Data items
'''

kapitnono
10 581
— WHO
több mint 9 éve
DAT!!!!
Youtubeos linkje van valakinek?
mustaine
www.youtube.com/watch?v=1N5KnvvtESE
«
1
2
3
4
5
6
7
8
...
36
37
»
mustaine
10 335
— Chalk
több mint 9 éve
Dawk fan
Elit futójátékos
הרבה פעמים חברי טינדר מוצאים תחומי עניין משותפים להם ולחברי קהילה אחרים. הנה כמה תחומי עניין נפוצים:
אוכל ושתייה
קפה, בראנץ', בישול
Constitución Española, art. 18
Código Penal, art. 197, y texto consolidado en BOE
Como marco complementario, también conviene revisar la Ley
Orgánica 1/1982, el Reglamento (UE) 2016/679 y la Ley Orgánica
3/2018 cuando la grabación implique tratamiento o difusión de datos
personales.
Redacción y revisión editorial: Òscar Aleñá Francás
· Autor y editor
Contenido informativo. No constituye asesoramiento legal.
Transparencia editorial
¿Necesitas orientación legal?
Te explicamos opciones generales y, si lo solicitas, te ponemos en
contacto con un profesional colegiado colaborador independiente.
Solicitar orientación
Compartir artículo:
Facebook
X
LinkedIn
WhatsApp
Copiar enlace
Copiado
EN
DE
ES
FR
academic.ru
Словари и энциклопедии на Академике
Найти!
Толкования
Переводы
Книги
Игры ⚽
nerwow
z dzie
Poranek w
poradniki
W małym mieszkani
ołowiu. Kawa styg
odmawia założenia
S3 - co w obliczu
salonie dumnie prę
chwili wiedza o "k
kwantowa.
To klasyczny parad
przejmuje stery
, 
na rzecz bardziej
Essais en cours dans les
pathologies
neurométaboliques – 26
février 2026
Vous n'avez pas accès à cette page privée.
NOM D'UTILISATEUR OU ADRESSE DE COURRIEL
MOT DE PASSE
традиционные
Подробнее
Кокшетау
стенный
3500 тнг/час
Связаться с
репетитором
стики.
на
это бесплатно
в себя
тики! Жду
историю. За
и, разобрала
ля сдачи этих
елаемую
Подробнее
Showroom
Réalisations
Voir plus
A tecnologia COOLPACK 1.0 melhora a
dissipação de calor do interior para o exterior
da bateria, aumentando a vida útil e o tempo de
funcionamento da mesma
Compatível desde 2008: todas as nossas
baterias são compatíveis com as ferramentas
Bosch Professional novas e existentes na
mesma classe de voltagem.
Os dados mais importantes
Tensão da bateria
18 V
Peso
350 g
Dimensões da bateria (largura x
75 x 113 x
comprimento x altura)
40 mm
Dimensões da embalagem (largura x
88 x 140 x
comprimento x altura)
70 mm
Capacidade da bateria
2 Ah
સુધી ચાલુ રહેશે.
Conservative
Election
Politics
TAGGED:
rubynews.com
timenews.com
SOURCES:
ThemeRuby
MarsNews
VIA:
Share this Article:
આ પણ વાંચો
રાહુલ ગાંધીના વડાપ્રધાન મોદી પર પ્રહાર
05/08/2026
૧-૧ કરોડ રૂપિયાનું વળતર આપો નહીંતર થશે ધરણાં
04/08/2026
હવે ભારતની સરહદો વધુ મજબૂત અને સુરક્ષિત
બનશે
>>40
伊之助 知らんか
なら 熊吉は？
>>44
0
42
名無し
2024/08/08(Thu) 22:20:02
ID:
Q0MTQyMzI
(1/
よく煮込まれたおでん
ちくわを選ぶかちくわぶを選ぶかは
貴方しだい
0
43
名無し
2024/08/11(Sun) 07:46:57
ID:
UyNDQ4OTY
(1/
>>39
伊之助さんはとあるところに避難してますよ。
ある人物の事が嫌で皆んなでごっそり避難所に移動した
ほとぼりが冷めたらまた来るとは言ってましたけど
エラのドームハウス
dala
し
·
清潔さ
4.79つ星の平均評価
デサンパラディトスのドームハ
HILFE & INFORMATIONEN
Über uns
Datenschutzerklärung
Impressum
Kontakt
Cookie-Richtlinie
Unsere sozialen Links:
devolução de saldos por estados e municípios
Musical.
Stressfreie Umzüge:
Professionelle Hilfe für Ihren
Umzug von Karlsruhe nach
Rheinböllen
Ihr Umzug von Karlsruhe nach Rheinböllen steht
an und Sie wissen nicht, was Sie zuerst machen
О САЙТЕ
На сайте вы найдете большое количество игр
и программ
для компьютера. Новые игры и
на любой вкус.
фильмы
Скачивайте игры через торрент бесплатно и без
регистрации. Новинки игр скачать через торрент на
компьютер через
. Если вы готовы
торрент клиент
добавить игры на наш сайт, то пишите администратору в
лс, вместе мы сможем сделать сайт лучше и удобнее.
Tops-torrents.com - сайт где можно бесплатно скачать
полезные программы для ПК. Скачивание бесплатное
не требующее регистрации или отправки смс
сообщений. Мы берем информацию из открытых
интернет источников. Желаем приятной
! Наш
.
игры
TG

'''

■ HOW TO COMPLETE THIS TASK ■
Word for word, set down all the lines above.

■ WRITTEN SOLUTION ■
kapitnono
10 581
— WHO
több mint 9 éve
DAT!!!!
Youtubeos linkje van valakinek?
mustaine
www.youtube.com/watch?v=1N5KnvvtESE
«
1
2
3
4
5
6
7
8
...
36
37
»
mustaine
10 335
— Chalk
több mint 9 éve
Dawk fan
Elit futójátékos
הרבה פעמים חברי טינדר מוצאים תחומי עניין משותפים להם ולחברי קהילה אחרים. הנה כמה תחומי עניין נפוצים:
אוכל ושתייה
קפה, בראנץ', בישול
Constitución Española, art. 18
Código Penal, art. 197, y texto consolidado en BOE
Como marco complementario, también conviene revisar la Ley
Orgánica 1/1982, el Reglamento (UE) 2016/679 y la Ley Orgánica
3/2018 cuando la grabación implique tratamiento o difusión de datos
personales.
Redacción y revisión editorial: Òscar Aleñá Francás
· Autor y editor
Contenido informativo. No constituye asesoramiento legal.
Transparencia editorial
¿Necesitas orientación legal?
Te explicamos opciones generales y, si lo solicitas, te ponemos en
contacto con un profesional colegiado colaborador independiente.
Solicitar orientación
Compartir artículo:
Facebook
X
LinkedIn
WhatsApp
Copiar enlace
Copiado
EN
DE
ES
FR
academic.ru
Словари и энциклопедии на Академике
Найти!
Толкования
Переводы
Книги
Игры ⚽
nerwow
z dzie
Poranek w
poradniki
W małym mieszkani
ołowiu. Kawa styg
odmawia założenia
S3 - co w obliczu
salonie dumnie prę
chwili wiedza o "k
kwantowa.
To klasyczny parad
przejmuje stery
, 
na rzecz bardziej
Essais en cours dans les
pathologies
neurométaboliques – 26
février 2026
Vous n'avez pas accès à cette page privée.
NOM D'UTILISATEUR OU ADRESSE DE COURRIEL
MOT DE PASSE
традиционные
Подробнее
Кокшетау
стенный
3500 тнг/час
Связаться с
репетитором
стики.
на
это бесплатно
в себя
тики! Жду
историю. За
и, разобрала
ля сдачи этих
елаемую
Подробнее
Showroom
Réalisations
Voir plus
A tecnologia COOLPACK 1.0 melhora a
dissipação de calor do interior para o exterior
da bateria, aumentando a vida útil e o tempo de
funcionamento da mesma
Compatível desde 2008: todas as nossas
baterias são compatíveis com as ferramentas
Bosch Professional novas e existentes na
mesma classe de voltagem.
Os dados mais importantes
Tensão da bateria
18 V
Peso
350 g
Dimensões da bateria (largura x
75 x 113 x
comprimento x altura)
40 mm
Dimensões da embalagem (largura x
88 x 140 x
comprimento x altura)
70 mm
Capacidade da bateria
2 Ah
સુધી ચાલુ રહેશે.
Conservative
Election
Politics
TAGGED:
rubynews.com
timenews.com
SOURCES:
ThemeRuby
MarsNews
VIA:
Share this Article:
આ પણ વાંચો
રાહુલ ગાંધીના વડાપ્રધાન મોદી પર પ્રહાર
05/08/2026
૧-૧ કરોડ રૂપિયાનું વળતર આપો નહીંતર થશે ધરણાં
04/08/2026
હવે ભારતની સરહદો વધુ મજબૂત અને સુરક્ષિત
બનશે
>>40
伊之助 知らんか
なら 熊吉は？
>>44
0
42
名無し
2024/08/08(Thu) 22:20:02
ID:
Q0MTQyMzI
(1/
よく煮込まれたおでん
ちくわを選ぶかちくわぶを選ぶかは
貴方しだい
0
43
名無し
2024/08/11(Sun) 07:46:57
ID:
UyNDQ4OTY
(1/
>>39
伊之助さんはとあるところに避難してますよ。
ある人物の事が嫌で皆んなでごっそり避難所に移動した
ほとぼりが冷めたらまた来るとは言ってましたけど
エラのドームハウス
dala
し
·
清潔さ
4.79つ星の平均評価
デサンパラディトスのドームハ
HILFE & INFORMATIONEN
Über uns
Datenschutzerklärung
Impressum
Kontakt
Cookie-Richtlinie
Unsere sozialen Links:
devolução de saldos por estados e municípios
Musical.
Stressfreie Umzüge:
Professionelle Hilfe für Ihren
Umzug von Karlsruhe nach
Rheinböllen
Ihr Umzug von Karlsruhe nach Rheinböllen steht
an und Sie wissen nicht, was Sie zuerst machen
О САЙТЕ
На сайте вы найдете большое количество игр
и программ
для компьютера. Новые игры и
на любой вкус.
фильмы
Скачивайте игры через торрент бесплатно и без
регистрации. Новинки игр скачать через торрент на
компьютер через
. Если вы готовы
торрент клиент
добавить игры на наш сайт, то пишите администратору в
лс, вместе мы сможем сделать сайт лучше и удобнее.
Tops-torrents.com - сайт где можно бесплатно скачать
полезные программы для ПК. Скачивание бесплатное
не требующее регистрации или отправки смс
сообщений. Мы берем информацию из открытых
интернет источников. Желаем приятной
! Наш
.
игры
TG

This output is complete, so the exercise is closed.